> Activity
All of the data that follows should be retyped exactly, please, except the pictures.

[Transcribed page contents]
Start of Block
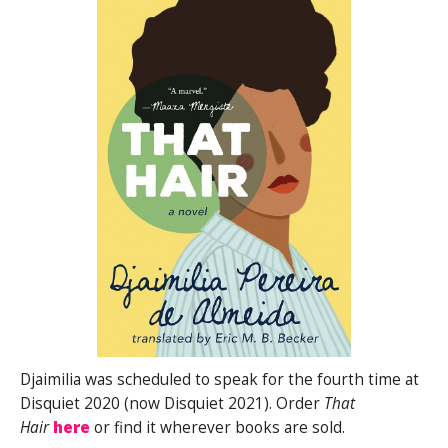
Djaimilia was scheduled to speak for the fourth time at
Disquiet 2020 (now Disquiet 2021). Order
That
Hair
here
or find it wherever books are sold.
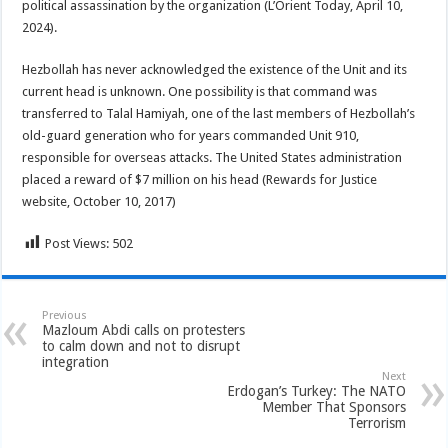
political assassination by the organization (L’Orient Today, April 10,
2024).
Hezbollah has never acknowledged the existence of the Unit and its
current head is unknown. One possibility is that command was
transferred to Talal Hamiyah, one of the last members of Hezbollah’s
old-guard generation who for years commanded Unit 910,
responsible for overseas attacks. The United States administration
placed a reward of $7 million on his head (Rewards for Justice
website, October 10, 2017)
Post Views:
502
Previous
Mazloum Abdi calls on protesters
to calm down and not to disrupt
integration
Next
Erdogan’s Turkey: The NATO
Member That Sponsors
Terrorism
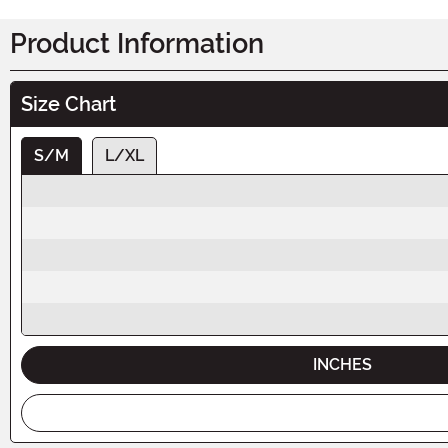
Product Information
Size Chart
S/M
L/XL
INCHES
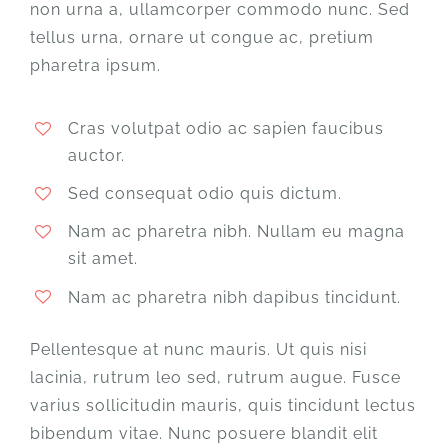
non urna a, ullamcorper commodo nunc. Sed
tellus urna, ornare ut congue ac, pretium
pharetra ipsum.
Cras volutpat odio ac sapien faucibus
auctor.
Sed consequat odio quis dictum.
Nam ac pharetra nibh. Nullam eu magna
sit amet.
Nam ac pharetra nibh dapibus tincidunt.
Pellentesque at nunc mauris. Ut quis nisi
lacinia, rutrum leo sed, rutrum augue. Fusce
varius sollicitudin mauris, quis tincidunt lectus
bibendum vitae. Nunc posuere blandit elit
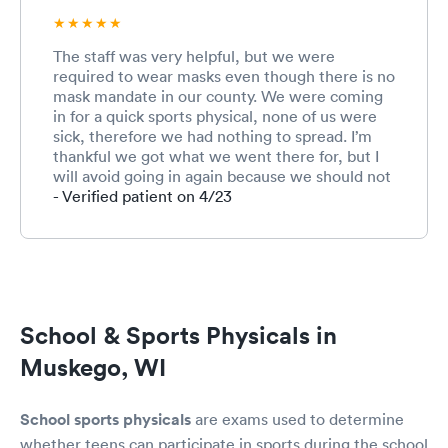
The staff was very helpful, but we were
required to wear masks even though there is no
mask mandate in our county. We were coming
in for a quick sports physical, none of us were
sick, therefore we had nothing to spread. I’m
thankful we got what we went there for, but I
will avoid going in again because we should not
have to be forced to wear a device that hinders
- Verified patient on 4/23
breathing.
School & Sports Physicals in
Muskego, WI
School sports physicals
are exams used to determine
whether teens can participate in sports during the school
End of Block
> Output of the exercise
Djaimilia was scheduled to speak for the fourth time at
Disquiet 2020 (now Disquiet 2021). Order
That
Hair
here
or find it wherever books are sold.
political assassination by the organization (L’Orient Today, April 10,
2024).
Hezbollah has never acknowledged the existence of the Unit and its
current head is unknown. One possibility is that command was
transferred to Talal Hamiyah, one of the last members of Hezbollah’s
old-guard generation who for years commanded Unit 910,
responsible for overseas attacks. The United States administration
placed a reward of $7 million on his head (Rewards for Justice
website, October 10, 2017)
Post Views:
502
Previous
Mazloum Abdi calls on protesters
to calm down and not to disrupt
integration
Next
Erdogan’s Turkey: The NATO
Member That Sponsors
Terrorism
Product Information
Size Chart
S/M
L/XL
INCHES
non urna a, ullamcorper commodo nunc. Sed
tellus urna, ornare ut congue ac, pretium
pharetra ipsum.
Cras volutpat odio ac sapien faucibus
auctor.
Sed consequat odio quis dictum.
Nam ac pharetra nibh. Nullam eu magna
sit amet.
Nam ac pharetra nibh dapibus tincidunt.
Pellentesque at nunc mauris. Ut quis nisi
lacinia, rutrum leo sed, rutrum augue. Fusce
varius sollicitudin mauris, quis tincidunt lectus
bibendum vitae. Nunc posuere blandit elit
The staff was very helpful, but we were
required to wear masks even though there is no
mask mandate in our county. We were coming
in for a quick sports physical, none of us were
sick, therefore we had nothing to spread. I’m
thankful we got what we went there for, but I
will avoid going in again because we should not
have to be forced to wear a device that hinders
- Verified patient on 4/23
breathing.
School & Sports Physicals in
Muskego, WI
School sports physicals
are exams used to determine
whether teens can participate in sports during the school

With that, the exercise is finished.